→ **PROVIDED RECORDS**

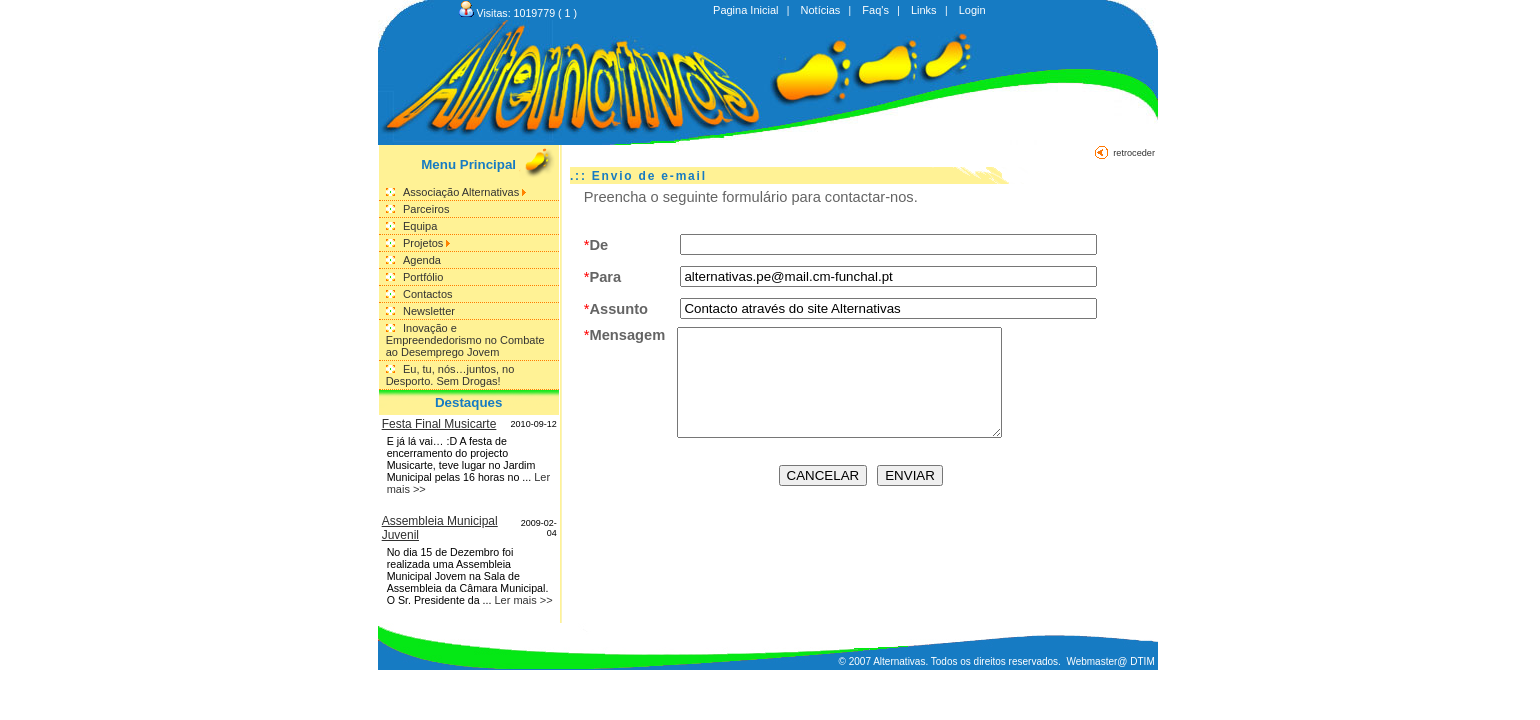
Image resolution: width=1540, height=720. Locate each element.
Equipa (420, 226)
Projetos (426, 243)
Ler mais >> (523, 600)
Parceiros (426, 209)
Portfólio (423, 277)
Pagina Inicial (745, 10)
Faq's (875, 10)
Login (972, 10)
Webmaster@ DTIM (1110, 661)
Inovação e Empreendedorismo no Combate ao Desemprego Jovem (465, 340)
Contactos (428, 294)
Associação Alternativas (464, 192)
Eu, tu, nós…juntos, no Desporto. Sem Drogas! (450, 375)
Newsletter (429, 311)
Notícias (821, 10)
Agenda (422, 260)
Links (924, 10)
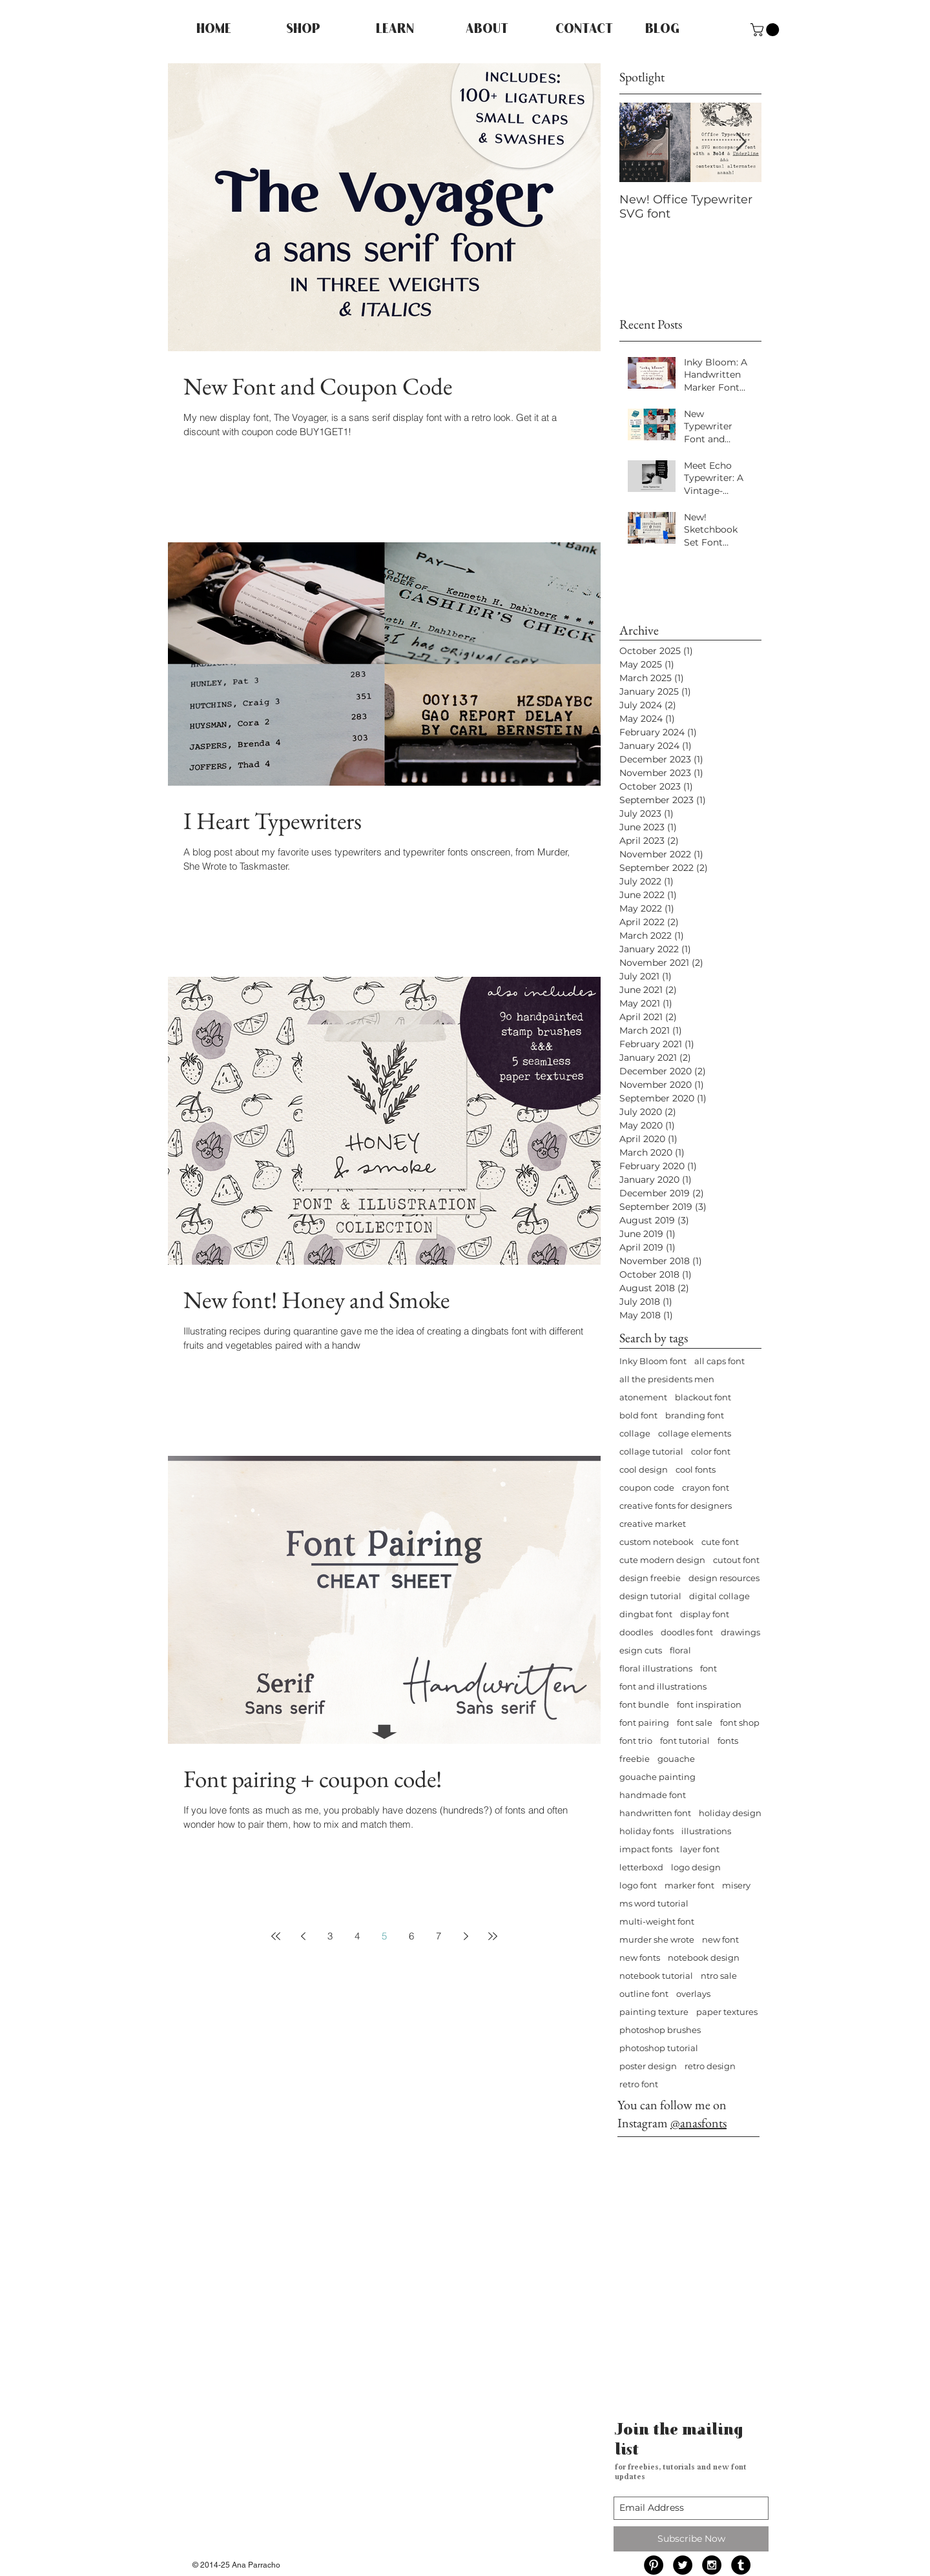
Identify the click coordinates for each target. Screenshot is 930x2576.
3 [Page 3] (330, 1936)
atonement (643, 1397)
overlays (693, 1993)
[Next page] (465, 1936)
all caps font (719, 1361)
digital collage (719, 1596)
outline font (643, 1993)
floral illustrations (655, 1668)
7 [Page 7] (438, 1936)
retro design (710, 2066)
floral (680, 1650)
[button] (766, 29)
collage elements (694, 1433)
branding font (694, 1415)
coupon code (646, 1487)
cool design (643, 1469)
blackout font (703, 1397)
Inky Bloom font (653, 1361)
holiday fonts (646, 1831)
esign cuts (640, 1650)
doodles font (687, 1632)
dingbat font (645, 1614)
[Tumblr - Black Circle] (740, 2565)
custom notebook (656, 1542)
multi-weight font (656, 1921)
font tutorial (685, 1740)
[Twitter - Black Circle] (682, 2565)
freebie (634, 1758)
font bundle (644, 1704)
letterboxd (641, 1867)
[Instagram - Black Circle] (711, 2565)
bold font (638, 1415)
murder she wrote (656, 1939)
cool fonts (696, 1469)
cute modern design (662, 1560)
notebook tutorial (656, 1975)
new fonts (639, 1957)
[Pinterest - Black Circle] (653, 2565)
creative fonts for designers (675, 1505)
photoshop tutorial (658, 2048)
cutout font (736, 1560)
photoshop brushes (660, 2030)
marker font (689, 1885)
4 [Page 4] (357, 1936)
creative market (652, 1523)
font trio (635, 1740)
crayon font (705, 1487)
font (708, 1668)
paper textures (727, 2012)
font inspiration (709, 1704)
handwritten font (655, 1813)
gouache (676, 1758)
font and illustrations (663, 1686)
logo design (696, 1867)
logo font (638, 1885)
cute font (720, 1542)
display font (704, 1614)
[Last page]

→ **EXERCISE INSTRUCTIONS**
The records above should be repeated exactly, with no pictures in the copy.

→ **SOLUTION TO THIS PROBLEM**
Image resolution: width=1540, height=720. Locate each element.
Equipa (420, 226)
Projetos (426, 243)
Ler mais >> (523, 600)
Parceiros (426, 209)
Portfólio (423, 277)
Pagina Inicial (745, 10)
Faq's (875, 10)
Login (972, 10)
Webmaster@ DTIM (1110, 661)
Inovação e Empreendedorismo no Combate ao Desemprego Jovem (465, 340)
Contactos (428, 294)
Associação Alternativas (464, 192)
Eu, tu, nós…juntos, no Desporto. Sem Drogas! (450, 375)
Newsletter (429, 311)
Notícias (821, 10)
Agenda (422, 260)
Links (924, 10)
Identify the click coordinates for each target. Screenshot is 930x2576.
3 [Page 3] (330, 1936)
atonement (643, 1397)
overlays (693, 1993)
[Next page] (465, 1936)
all caps font (719, 1361)
digital collage (719, 1596)
outline font (643, 1993)
floral illustrations (655, 1668)
7 [Page 7] (438, 1936)
retro design (710, 2066)
floral (680, 1650)
[button] (766, 29)
collage elements (694, 1433)
branding font (694, 1415)
coupon code (646, 1487)
cool design (643, 1469)
blackout font (703, 1397)
Inky Bloom font (653, 1361)
holiday fonts (646, 1831)
esign cuts (640, 1650)
doodles font (687, 1632)
dingbat font (645, 1614)
[Tumblr - Black Circle] (740, 2565)
custom notebook (656, 1542)
multi-weight font (656, 1921)
font tutorial (685, 1740)
[Twitter - Black Circle] (682, 2565)
freebie (634, 1758)
font bundle (644, 1704)
letterboxd (641, 1867)
[Instagram - Black Circle] (711, 2565)
bold font (638, 1415)
murder she wrote (656, 1939)
cool fonts (696, 1469)
cute modern design (662, 1560)
notebook tutorial (656, 1975)
new fonts (639, 1957)
[Pinterest - Black Circle] (653, 2565)
creative fonts for designers (675, 1505)
photoshop tutorial (658, 2048)
cutout font (736, 1560)
photoshop brushes (660, 2030)
marker font (689, 1885)
4 [Page 4] (357, 1936)
creative market (652, 1523)
font trio (635, 1740)
crayon font (705, 1487)
font (708, 1668)
paper textures (727, 2012)
font inspiration (709, 1704)
handwritten font (655, 1813)
gouache (676, 1758)
font and illustrations (663, 1686)
logo design (696, 1867)
logo font (638, 1885)
cute font (720, 1542)
display font (704, 1614)
[Last page]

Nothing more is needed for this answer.